5
votes

I have a requirement to insert streaming of records into Hive partitioned table. The table structure is something like

CREATE TABLE store_transation (
     item_name string,
     item_count int,
     bill_number int,
) PARTITIONED BY (
   yyyy_mm_dd string
);

I would like to understand how Hive handles inserts in the internal table.

Does all record insert into a single file inside the yyyy_mm_dd=2018_08_31 directory? Or hive splits into multiple files inside a partition, if so when?

Which one performs well from the following in case of per day 1 million records and the querying pattern is going to be between date range?

  1. No partition in the internal table
  2. Partition by date, each date has only one file
  3. Partition by date, each date has more than one file
1

1 Answers

4
votes

Insert will perform the same in all your cases because insert does not not query your existing data (unless you are inserting using select from itself) and normally each container will create it's own file unless file merge is configured.

Querying the data using date range will perform better if the table is partitioned by date. Too many files may cause performance degradation, so you may want to merge files during insert. What is too many files? Like hundreds or even thousands per daily partition. Having few files per partition will not cause performance problems, you do not need to merge them.
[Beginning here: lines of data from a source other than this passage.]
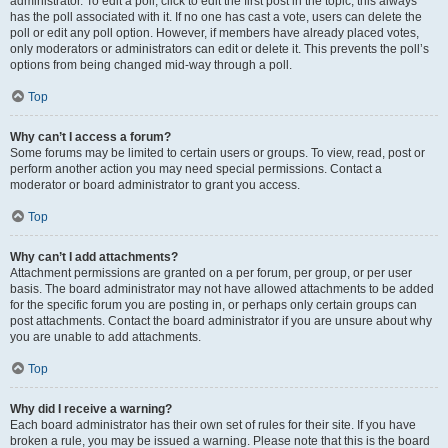
administrator. To edit a poll, click to edit the first post in the topic; this always
has the poll associated with it. If no one has cast a vote, users can delete the
poll or edit any poll option. However, if members have already placed votes,
only moderators or administrators can edit or delete it. This prevents the poll’s
options from being changed mid-way through a poll.
Top
Why can’t I access a forum?
Some forums may be limited to certain users or groups. To view, read, post or
perform another action you may need special permissions. Contact a
moderator or board administrator to grant you access.
Top
Why can’t I add attachments?
Attachment permissions are granted on a per forum, per group, or per user
basis. The board administrator may not have allowed attachments to be added
for the specific forum you are posting in, or perhaps only certain groups can
post attachments. Contact the board administrator if you are unsure about why
you are unable to add attachments.
Top
Why did I receive a warning?
Each board administrator has their own set of rules for their site. If you have
broken a rule, you may be issued a warning. Please note that this is the board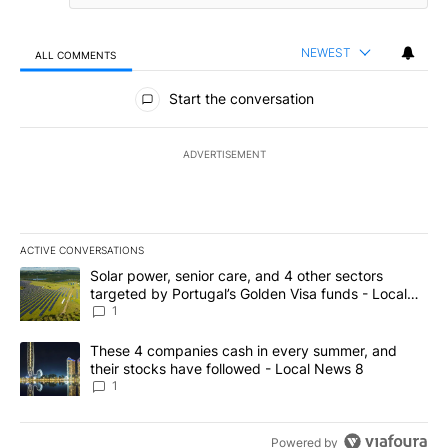
NEWEST
ALL COMMENTS
All Comments
Start the conversation
ADVERTISEMENT
ACTIVE CONVERSATIONS
The following is a list of the most commented articles in the last 7
A trending article titled "Solar power, senior care, and 4 other 
Solar power, senior care, and 4 other sectors
targeted by Portugal’s Golden Visa funds - Local
News 8
1
A trending article titled "These 4 companies cash in every summe
These 4 companies cash in every summer, and
their stocks have followed - Local News 8
1
Powered by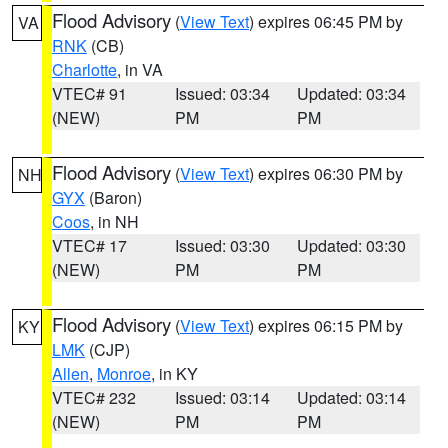
Flood Advisory
(
View Text
) expires 06:45 PM by
VA
RNK
(CB)
Charlotte
, in VA
VTEC# 91
Issued: 03:34
Updated: 03:34
(NEW)
PM
PM
Flood Advisory
(
View Text
) expires 06:30 PM by
NH
GYX
(Baron)
Coos
, in NH
VTEC# 17
Issued: 03:30
Updated: 03:30
(NEW)
PM
PM
Flood Advisory
(
View Text
) expires 06:15 PM by
KY
LMK
(CJP)
Allen
,
Monroe
, in KY
VTEC# 232
Issued: 03:14
Updated: 03:14
(NEW)
PM
PM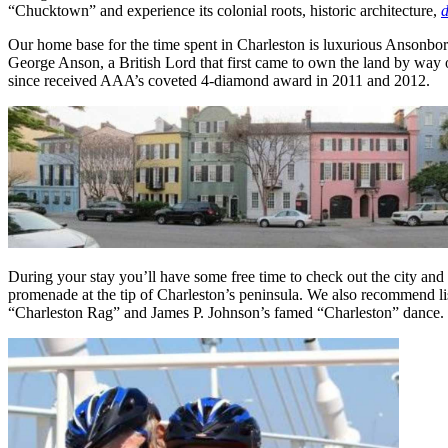
“Chucktown” and experience its colonial roots, historic architecture,
d
Our home base for the time spent in Charleston is luxurious Ansonboro
George Anson, a British Lord that first came to own the land by way o
since received AAA’s coveted 4-diamond award in 2011 and 2012.
During your stay you’ll have some free time to check out the city an
promenade at the tip of Charleston’s peninsula. We also recommend list
“Charleston Rag” and James P. Johnson’s famed “Charleston” dance. T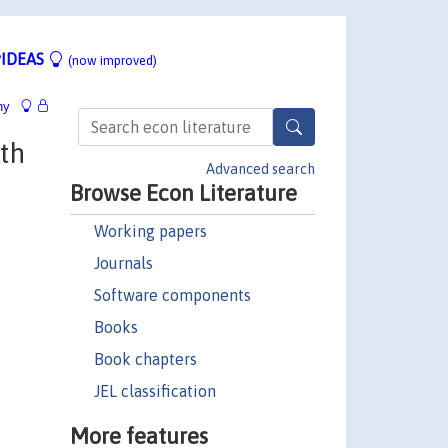
IDEAS
(now improved)
hy
th
Advanced search
Browse Econ Literature
Working papers
Journals
Software components
Books
Book chapters
JEL classification
More features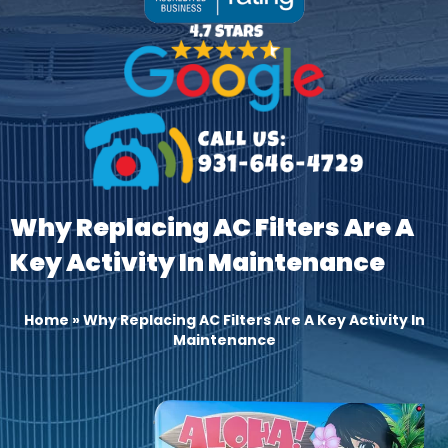
Why Replacing AC Filters Are A
Key Activity In Maintenance
Home
»
Why Replacing AC Filters Are A Key Activity In
Maintenance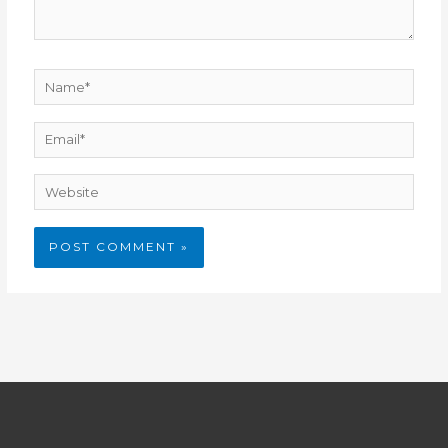
Name*
Email*
Website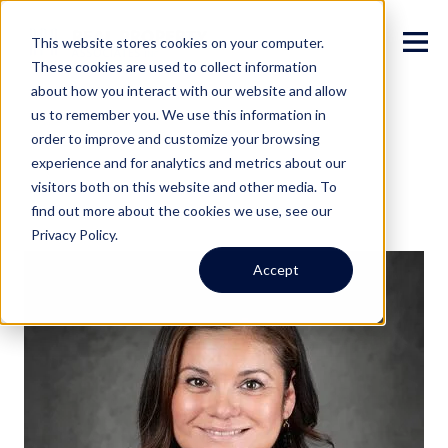
This website stores cookies on your computer.
These cookies are used to collect information
about how you interact with our website and allow
us to remember you. We use this information in
order to improve and customize your browsing
experience and for analytics and metrics about our
visitors both on this website and other media. To
find out more about the cookies we use, see our
Privacy Policy.
Accept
Insert statement will create additional file(s) in the partitions directory and normally will not merge with existing files. How many files will be created depends on the insert statement and configuration settings.

The number of final mappers or reducers running + configuration settings will determine the number of output files. You can force it running on single reducer by, for example, adding 'order by' clause. In such case one additional file per partition will be created but it will work slow. Also distribute by partition key can be used to reduce the number of files created, but this will trigger additional reducer stage and will work slower than map-only task.

Also you can merge new files with existing using these settings:

SET hive.merge.mapfiles=true;
SET hive.merge.mapredfiles=true;
SET hive.merge.size.per.task=128000000; -- (128MB)
SET hive.merge.smallfiles.avgsize=128000000; -- (128MB)

These configuration settings may trigger merge task (depending on sizes configured in above settings) at the end and it will merge existing files as well as newly added by insert.

See this answer for more details about merge: https://stackoverflow.com/a/45266244/2700344

Actually the type of table, managed or external, does not matter in this context. Insert or select will work the same.

If you already have files in the same format as target table, then the fastest way is to put them in partitions directories without using DML query at all.

For ORC files you can merge files efficiently using this command: ALTER TABLE T [PARTITION partition_spec] CONCATENATE;